Part of the debate – in the Senedd at 5:29 pm on 11 December 2018.
I think Jenny Rathbone, as she does very often, of course, has identified the key challenge facing us. I'm grateful to you, Jenny, for your support for the approach that we're taking, but you're absolutely right: the judgment will be on our actions and not our speeches, and I certainly do recognise that. But let me say a word about the approach that I've taken and how I've sought to address exactly the challenge you've described this afternoon. At the moment, many of the difficulties we face are because we do have a broken settlement, where we're unable to deliver a holistic approach to policy.
In creating the policing board for Wales, which met for the first time a few weeks ago, we are looking at developing an approach through the police and through agencies working alongside the police that will treat vulnerability in a way that would have been unimaginable 10, 20 or 30 years ago. So, we're changing the way that we police many of our communities, and a conversation I had yesterday with the chief constable and the police and crime commissioner in Dyfed-Powys reflected many of the sorts of conversations that we've been having, and I believe the policing board will enable us to begin the job of bringing together, if you like, different arms of policy, different agents of policy, and different authorities to work in a more coherent way and to treat vulnerability in a way we simply couldn't do before.

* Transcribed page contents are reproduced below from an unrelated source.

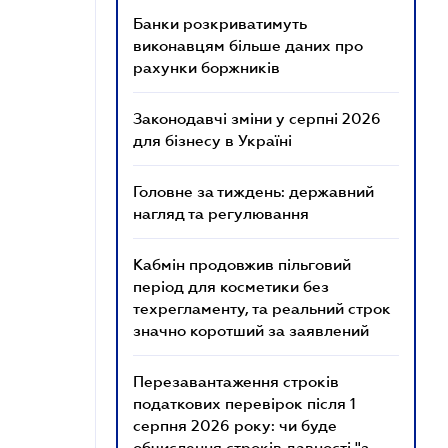
Банки розкриватимуть
виконавцям більше даних про
рахунки боржників
Законодавчі зміни у серпні 2026
для бізнесу в Україні
Головне за тиждень: державний
нагляд та регулювання
Кабмін продовжив пільговий
період для косметики без
техрегламенту, та реальний строк
значно коротший за заявлений
Перезавантаження строків
податкових перевірок після 1
серпня 2026 року: чи буде
обчислення строків давності "з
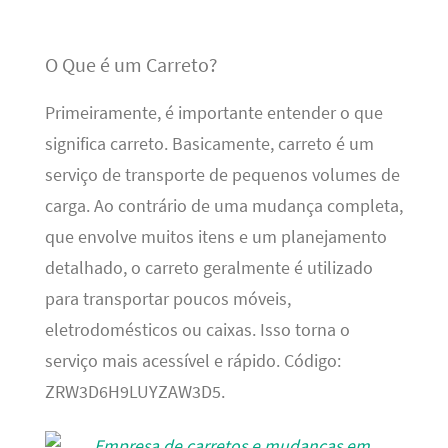
O Que é um Carreto?
Primeiramente, é importante entender o que
significa carreto. Basicamente, carreto é um
serviço de transporte de pequenos volumes de
carga. Ao contrário de uma mudança completa,
que envolve muitos itens e um planejamento
detalhado, o carreto geralmente é utilizado
para transportar poucos móveis,
eletrodomésticos ou caixas. Isso torna o
serviço mais acessível e rápido. Código:
ZRW3D6H9LUYZAW3D5.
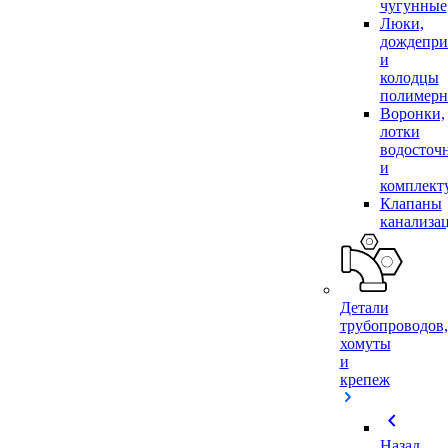
чугунные
Люки,
дождепр
и
колодцы
полимер
Воронки,
лотки
водосточ
и
комплек
Клапаны
канализа
Детали
трубопроводов,
хомуты
и
крепеж
chevron_left
Назад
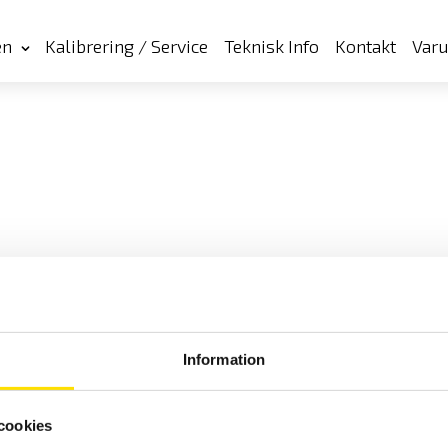
en
Kalibrering / Service
Teknisk Info
Kontakt
Var
Information
cookies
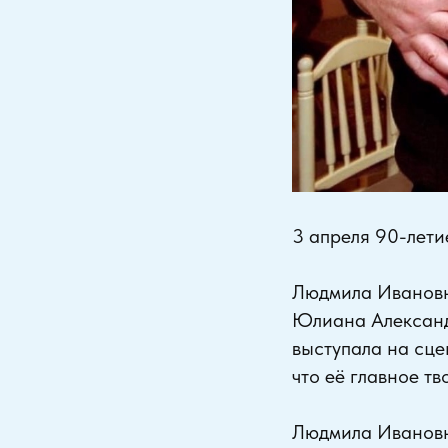
3 апреля 90-лет
Людмила Ивановна
Юлиана Александ
выступала на сце
что её главное т
Людмила Ивановн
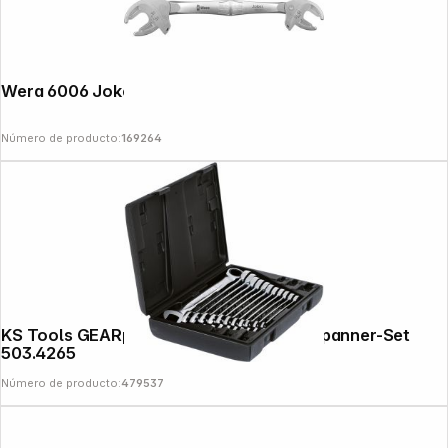
Wera 6006 Joker M/L
Número de producto:
169264
KS Tools GEARplus 12-pi. Ratchet Ring Spanner-Set
503.4265
Número de producto:
479537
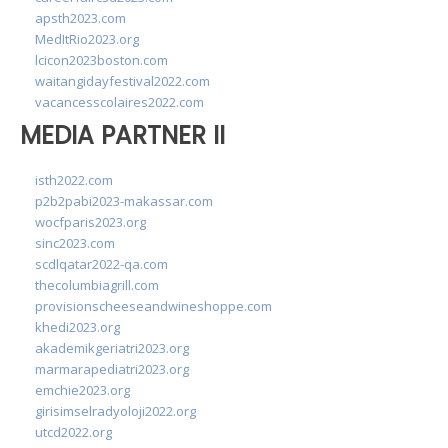
apsth2023.com
MedItRio2023.org
lcicon2023boston.com
waitangidayfestival2022.com
vacancesscolaires2022.com
MEDIA PARTNER II
isth2022.com
p2b2pabi2023-makassar.com
wocfparis2023.org
sinc2023.com
scdlqatar2022-qa.com
thecolumbiagrill.com
provisionscheeseandwineshoppe.com
khedi2023.org
akademikgeriatri2023.org
marmarapediatri2023.org
emchie2023.org
girisimselradyoloji2022.org
utcd2022.org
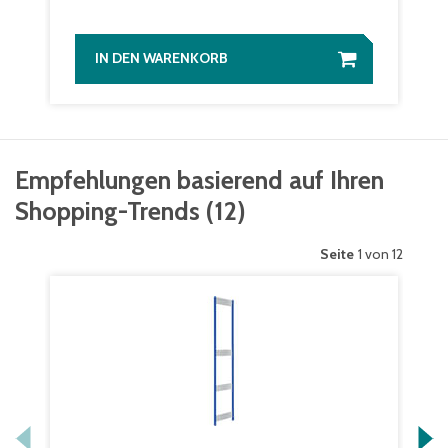
IN DEN WARENKORB
Empfehlungen basierend auf Ihren
Shopping-Trends
(
12
)
Seite
1 von 12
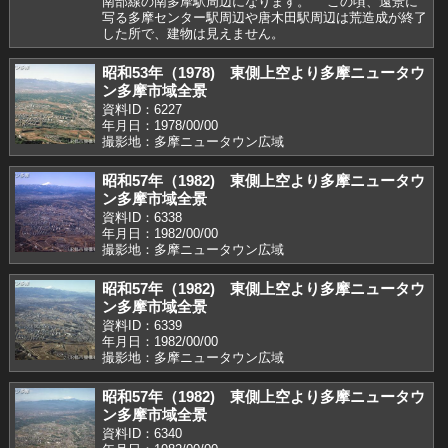
南部線の南多摩駅周辺になります。 この頃、遠景に
写る多摩センター駅周辺や唐木田駅周辺は荒造成が終了
した所で、建物は見えません。
昭和53年（1978) 東側上空より多摩ニュータウ
ン多摩市域全景
資料ID：6227
年月日：1978/00/00
撮影地：多摩ニュータウン広域
昭和57年（1982) 東側上空より多摩ニュータウ
ン多摩市域全景
資料ID：6338
年月日：1982/00/00
撮影地：多摩ニュータウン広域
昭和57年（1982) 東側上空より多摩ニュータウ
ン多摩市域全景
資料ID：6339
年月日：1982/00/00
撮影地：多摩ニュータウン広域
昭和57年（1982) 東側上空より多摩ニュータウ
ン多摩市域全景
資料ID：6340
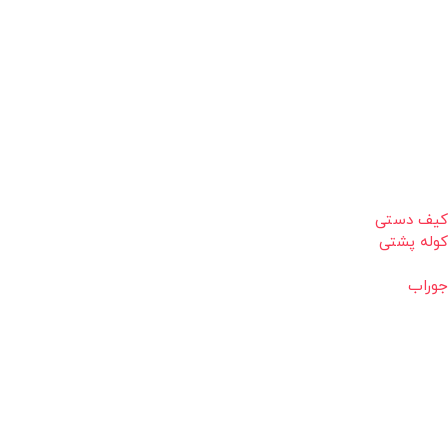
کیف دستی
کوله پشتی
جوراب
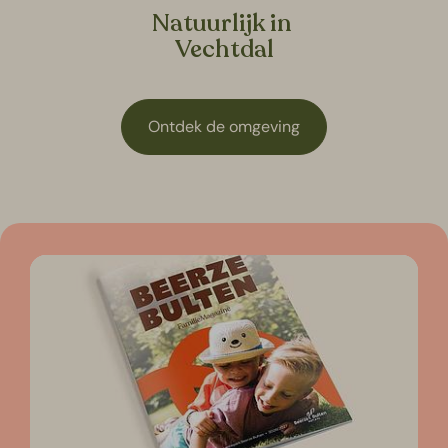
Natuurlijk in
Vechtdal
Ontdek de omgeving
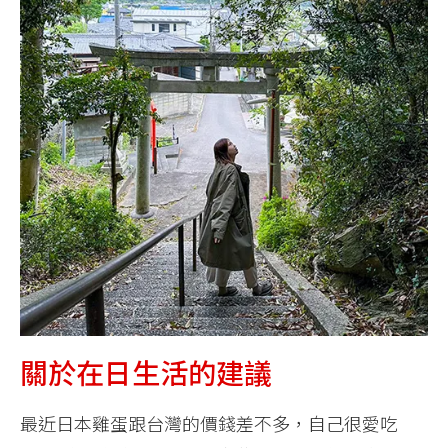
關於在日生活的建議
最近日本雞蛋跟台灣的價錢差不多，自己很愛吃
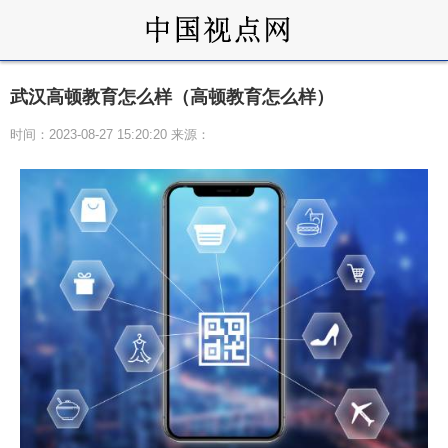
武汉高顿教育怎么样（高顿教育怎么样）
时间：2023-08-27 15:20:20 来源：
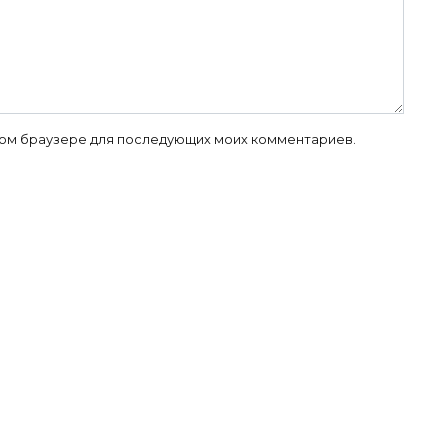
 этом браузере для последующих моих комментариев.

We then need to bring the penal system into that, and the wider criminal justice system into that as well, and I believe that we can do that. I believe that what I've seen from people working within the system is an absolute commitment to the debate that we've had this afternoon, and to the values that have driven the debate that we've had this afternoon. So, I believe that we can do that as well. What I've sought to do at every occasion has been to seek agreement with the Ministry of Justice and with the Home Office to enable us to move forward.
As I said in answer to an earlier question, these people are suffering today and are being failed today. Providing a speech on the future constitution of the United Kingdom is not a sufficient answer to the issues they face in their daily lives. So, we've sought to deliver an approach that may not deliver everything that we would like to see, but it is beginning to deliver an approach to preventative measures that will have an impact in the future.
But let me say this, in closing: I believe that there are examples around the world of Governments who have succeeded in delivering real, preventative actions that have addressed vulnerable people and vulnerable families and vulnerable communities. I believe we have a lot to learn from those Governments and those approaches. I believe that the approaches that we've been taking in terms of some of the initiatives we've taken in local government and elsewhere are beginning to find a way towards addressing those issues. But what I will say is this—that the principles of justice should run through all of our work as a Government, because what I've been seeing is that people who are, as you say, in the county lines environment, are not there because they want to offend. They're not there because they want to take and deal in drugs. But they're there because they've been failed and because they see no alternative to doing so. It is creating those alternatives that is our challenge and what we have to do, and I believe, as a Government here in Wales, we can do that.